Shared responsibility

This template provides the agentic chassis, governance gates, and reference configuration. The deploying organization is responsible for:

• tenant-specific Entra ID group design and RBAC assignments
• content classification and corpus curation
• assurance level decisions per workspace and per use case
• legal review of the tool registry (classification ceilings, residency)
• ongoing log review, incident response, and authorization maintenance

Resources

Monorepo structure

apps/
  portal-unified/        # Single React 19 + Vite 6 portal app (root npm workspace)
services/
  api-gateway/           # FastAPI orchestrator (auth, guardrails, RAG, chat, agents)
  doc-pipeline/          # Azure Functions (PDF extract, enrich, embed, chunk)
  enrichment/            # Embeddings microservice scaffold
infra/                   # Bicep IaC + dev|staging|prod.bicepparam (see docs/infra/MODULES.md)
policies/                # Drift policy rule-packs (e.g. drift-p53.yaml)
scripts/                 # Operational scripts (see docs/operations/scripts.md)
tests/
  e2e/                   # Playwright end-to-end + visual regression
  eval/                  # PS-29 honesty-gate + per-provider baselines
  security/              # Adversarial test suites (prompt-injection, RBAC, SSRF, etc.)
  integration/ smoke/ unit/   # Integration + smoke + top-level unit suites
docs/                    # Public-facing reference (accessibility, i18n, compliance, etc.)
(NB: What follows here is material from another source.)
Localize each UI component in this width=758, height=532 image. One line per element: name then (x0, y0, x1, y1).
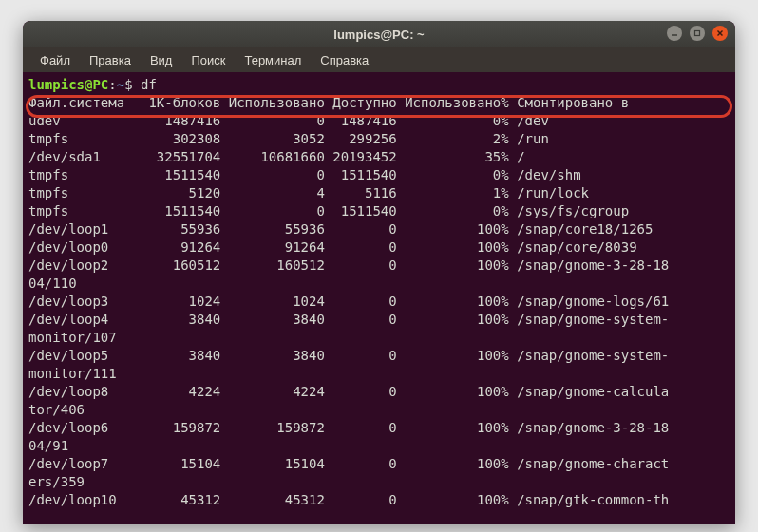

Note: shared types/utilities/components are inlined under apps/portal-unified/src/ rather than extracted into separate packages/* workspaces. The root package.json declares workspaces: ["apps/*"] only.

Key commands

Command	What it does
make install	Install all Node + Python dependencies
make dev	Start full local dev stack
make build	Build all workspaces
make test	Run npm + pytest suites
make lint	Ruff (Python) + ESLint (portal-unified)
make docker-up	Start Docker Compose stack
make docker-down	Stop Docker Compose stack

Configuration

cp services/api-gateway/.env.example services/api-gateway/.env

Key settings (all env vars use the EVA_ prefix per Pydantic settings binding at services/api-gateway/app/config.py:329; see docs/operations/hf-secrets-runbook.md for the full env-key map):

Variable	Purpose
EVA_AZURE_OPENAI_ENDPOINT	Azure OpenAI endpoint URL
EVA_AZURE_OPENAI_API_KEY	API key (dev only; prod uses managed identity)
EVA_AUTH_MODE	demo (no auth) or production (Entra ID)
EVA_DEPLOY_TARGET	hf-demo (SQLite + LanceDB) or azure-prod (default)
EVA_DEBUG	Enable debug mode

Documentation

• Agentic-State-Vision.md — design principles (Ilves & Kilian, 2025)
• AIA-Design-Principles-Beyond-Agentic-State.md — complementary principles
• BACKLOG.md — open work and phased remediations
• docs/accessibility/ — WCAG 2.2 AA conformance target + externally-shareable statement
• docs/i18n/ — bilingual (EN/FR) strategy
• docs/api/ROUTERS.md — backend router-by-router inventory
• docs/portal/PAGES.md — frontend page-by-page inventory across the three personas
• docs/retrieval/STACK.md — the 8 retrieval modules the gateway runs on top of Azure AI Search
• docs/infra/MODULES.md — Bicep module + environment param-file inventory
• docs/operations/ci-workflows.md — CI workflow inventory with NIST 800-53 control mapping
• docs/operations/scripts.md — operational scripts inventory
• docs/compliance/ — compliance evidence
• docs/security/ — threat models + pre-launch review
• docs/governance/ — audit cadence + cross-session review
• docs/audits/ — Phase G1 + meta-audit ledgers (audit history of record)

Reporting security issues

See SECURITY.md for the vulnerability reporting process, response SLA, and coordinated-disclosure policy.